ReviewFilm review: Lady Macbeth – Florence Pugh dazzles as the cruel heroine in haunting take on Nikolai Leskov’s novella
British director William Oldroyd’s adaptation of the Shakespearean tragedy, set in rural 19th century England, is a startling debut and a dark look at love, cruelty and manipulation
4/5 stars
This startling debut feature by British director William Oldroyd is a beautiful examination of passion, cruelty, manipulation, and downright nastiness. Based on Russian novelist Nikolai Leskov’s Lady Macbeth of the Mtsensk District, the story takes a woman based on Shakespeare’s murderous character and sets her in a stifling country house in 19th century England.

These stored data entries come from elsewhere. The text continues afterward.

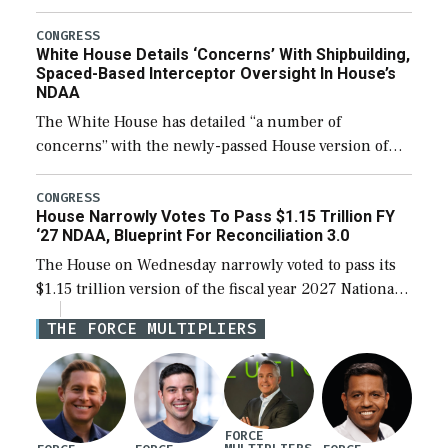
expanding to a greater number than currently, but
their availability for operational […]
CONGRESS
White House Details ‘Concerns’ With Shipbuilding,
Spaced-Based Interceptor Oversight In House’s
NDAA
The White House has detailed “a number of
concerns” with the newly-passed House version of
the next defense policy bill, to include the
legislation’s limits on procuring Navy ships built […]
CONGRESS
House Narrowly Votes To Pass $1.15 Trillion FY
‘27 NDAA, Blueprint For Reconciliation 3.0
The House on Wednesday narrowly voted to pass its
$1.15 trillion version of the fiscal year 2027 National
Defense Authorization Act (NDAA) and a blueprint
THE FORCE MULTIPLIERS
for a third reconciliation bill […]
FORCE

Lady Macbeth is a literate film which references DH Lawrence’s Lady Chatterley’s Lover and Emily Bronte’s Wuthering Heights, as well as the works of authors as disparate as Thomas Hardy and Machiavelli. The result is a growing darkness in which the innocent and the guilty, the good and the bad, are punished equally, and no one gets their just deserts.

The story begins when Katherine (Florence Pugh) moves into the house of the strict Alexander (Paul Hilton), who has purchased her as his bride. Forbidden to go out into the fields, and starved of sex by her masturbatory husband, she lives a life of sullen boredom until she encounters the rapacious farm labourer Sebastian (Cosmo Jarvis). When a chain of events threatens the continuation of their love affair, Katherine schemes to dispense with the obstacles to her passion.
The film takes the notion that English society was polite and mannered in the style of a Jane Austen novel, and gives it a good kick in the head – as in Wuthering Heights, these characters don’t beat around the bush with allusions and inferences.

Pugh, in only her second feature film role, is unnervingly good as a cruel women who works hard to retain the sympathy of the viewer, no matter what moral depths she chooses to plumb.